Re: [css3-fonts] @font-face matching and font-style descriptor

Sylvain Galineau wrote:

> @font-face
> {
>  font-family: MyTestFont;
>  src: local(Arial);
>  font-style: italic;
> }
> #test {
>  font-family: MyTestFont;
>  font-style: italic;
> }  
> 
> ...does #test's content render in italics or not ?
> 
> Firefox and Opera say no. WebKit and IE9 say yes.
> So Firefox/Opera only use the font-style descriptor for
> font matching. IE9 and WebKit use it for both matching 
> and styling.

Actually, the spec is pretty clear I think:

(1) local(xxx) references a *single* face with a *fullname* 
    of "xxx" [Section 4.3]

(2) style descriptors are used for font matching *not* the underlying
    style data in the font [Section 4.4]

IE9 currently looks for a *family* name of "xxx", which is wrong, it
should be looking for the *fullname*.  The fullname identifies a
single face uniquely.  Webkit looks up via the fullname but it uses font
descriptor API's to do the style mapping which results in it basing
the style mapping on the data in the fonts themselves, which is wrong.

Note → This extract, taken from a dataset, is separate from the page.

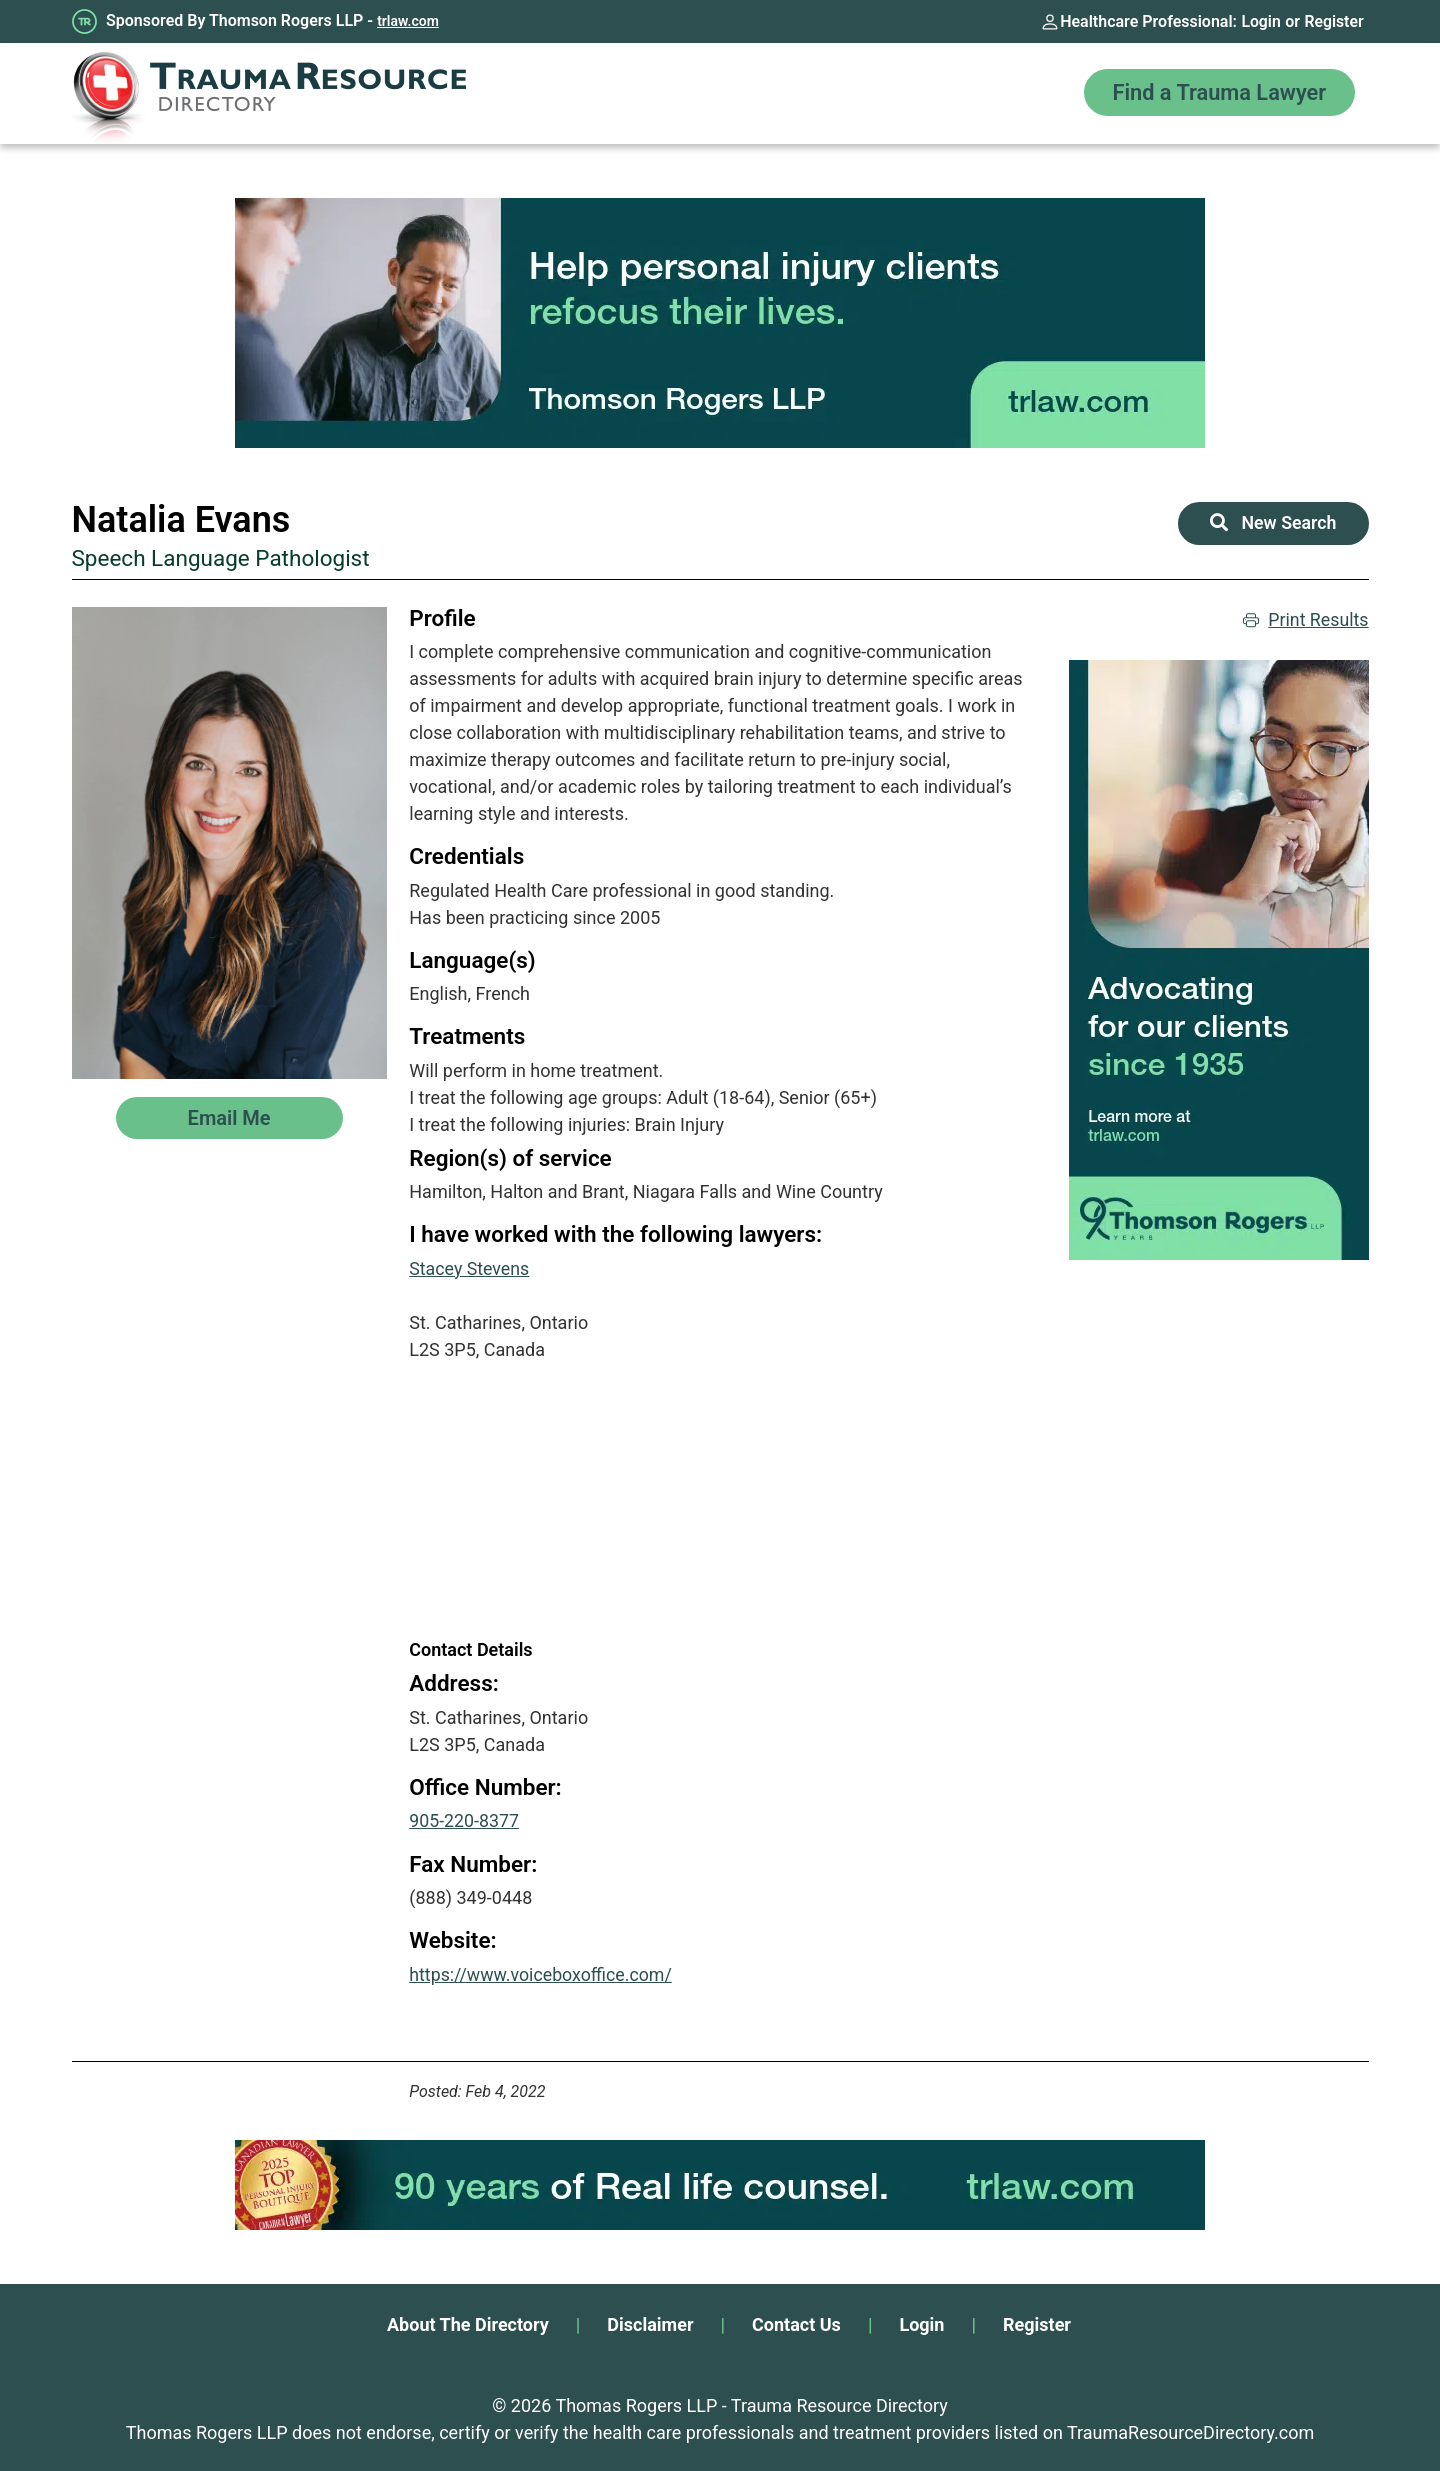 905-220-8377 (464, 1820)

> If this is true, then my next question is: is this really what
> authors want ? It seems the only way they will get italics in this
> case is by using a font file that only contains an italic face,
> right ?

No, the right way to do this would be:

@font-face
{
 font-family: MyTestFont;
 src: local(Arial Italic); /* fullname of the italic face of Arial */
 font-style: italic;
}

Here "Arial Italic" is the *fullname* of the italic face of Arial. 
That uniquely identifies that face.

Consider the example below, the first and third paragraphs should
render the same:

http://people.mozilla.org/~jdaggett/webfonts/droidserif-test.html

The third paragraph uses inverted style definitions and inverted
font-face definitions, thus matching the first paragraph.  Using src:
local() should work exactly the same way.

The point of this is to allow authors flexibility in the way they
construct font families and that the style mapping of @font-face
defined font families is the same whether local() or url() is used.  I
do think understanding the family/fullname distinction will trip up
some authors at first but in the long run it will cause less confusion
than relying on OS-level font matching algorithms which vary across
platforms.

Probably a few examples of @font-face style matching would probably go
a long way to clarifying some of this, although only where the spec
wording makes the matching rules explicit.